От неожиданности я забыл про ружье, и оно вывалилось из рук. Хорошо, что курки тугие, а то бы могло само выстрелить. Вот так штука! Не может быть! Неужели это мой почти единственный друг - Богдан! Точно он. Только вид напуганный, нехарактерный для его обычно улыбающейся круглой физиономии.

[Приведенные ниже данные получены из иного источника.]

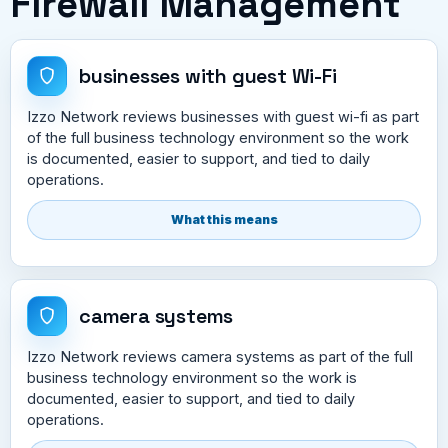
Firewall Management
businesses with guest Wi-Fi
Izzo Network reviews businesses with guest wi-fi as part
of the full business technology environment so the work
is documented, easier to support, and tied to daily
operations.
What this means
camera systems
Izzo Network reviews camera systems as part of the full
business technology environment so the work is
documented, easier to support, and tied to daily
operations.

Я уже стоял, не отрывая глаз от такого неожиданно родного и глуповатого от испуга лица Богданчика. Ёлки-моталки, как же всё-таки приятно среди всей этой кровавой кутерьмы увидеть близкого человека, частичку своей прежней мирной жизни. Богдан некоторое время еще нелепо тянул свои руки к небу, как молился, и, наконец, медленно и устало их опустил: "Это ты Володя? А я, извини, немного обоссался от неожиданности. Ещё ничего же не успел подумать, даже не испугался, но...." Он как-то горько улыбнулся своей беззащитной детской улыбкой и обернулся к открытому окошку машины, вглядываясь в Светку.

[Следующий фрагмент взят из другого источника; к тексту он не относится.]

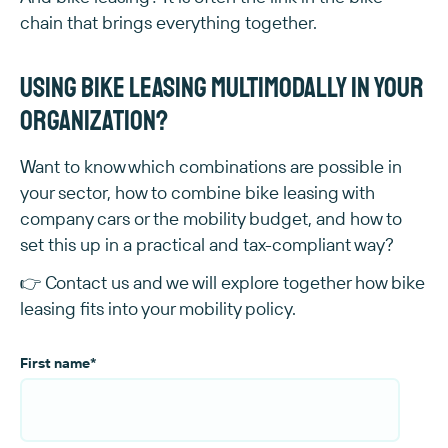
chain that brings everything together.
Using bike leasing multimodally in your
organization?
Want to know which combinations are possible in
your sector, how to combine bike leasing with
company cars or the mobility budget, and how to
set this up in a practical and tax-compliant way?
👉 Contact us and we will explore together how bike
leasing fits into your mobility policy.
First name
*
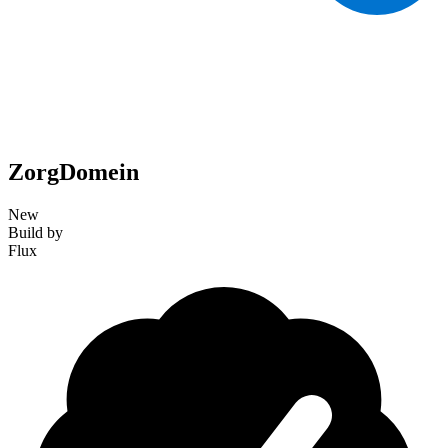
ZorgDomein
New
Build by
Flux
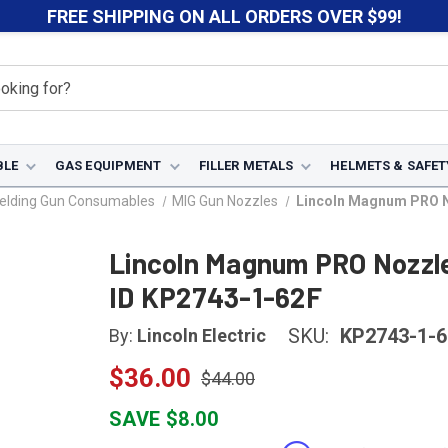
FREE SHIPPING ON ALL ORDERS OVER $99!
BLE
GAS EQUIPMENT
FILLER METALS
HELMETS & SAFET
elding Gun Consumables
MIG Gun Nozzles
Lincoln Magnum PRO No
Lincoln Magnum PRO Nozzle 
ID KP2743-1-62F
SKU:
KP2743-1-6
By:
Lincoln Electric
$36.00
$44.00
SAVE $8.00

- Это ты Светлана? А кто же ещё может быть рядом с Владимиром? Чего же это я спрашиваю глупости? Ну, слава Богу, вы живые и здоровые. А дети где?

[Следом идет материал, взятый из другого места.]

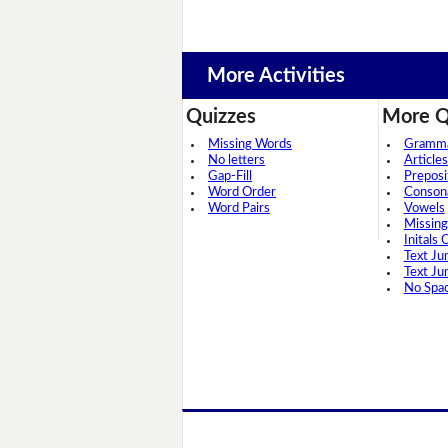
More Activities
Quizzes
More Q
Missing Words
Grammar
No letters
Articles
Gap-Fill
Preposi
Word Order
Conson
Word Pairs
Vowels
Missing
Initals 
Text Ju
Text Ju
No Spa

- Дети в Киеве, - прошептала Света,- Ты не поверишь, как я рада тебя видеть. Наконец-то встретили родного человека в этом сплошном кошмаре. А то знаешь, едем, едем, а вокруг как в фильме ужасов все озверели, всех надо остерегаться, и вдруг появился ты.... А что ты тут потерял?
А действительно, подумал я, что здесь Богданчик делает? Может, и он озверел, изменился, осовременился, так сказать. Пока я все это обдумывал руки сами, рефлекторно, подняли брошенное ружье и нащупали холодный и чуть влажный от росы ствол. С "тулкой" все-таки как-то надёжнее. А вот Богдан ничего такого видимо не подумал. Его улыбка стала ещё шире - мы увидели прежнего благодушного и спокойного Богдана. Нет, не изменило его время - такие не меняются. Только приспосабливаются к новым обстоятельствам, гнутся, но не ломаются. Но как все-таки далеко пошло это приспособление?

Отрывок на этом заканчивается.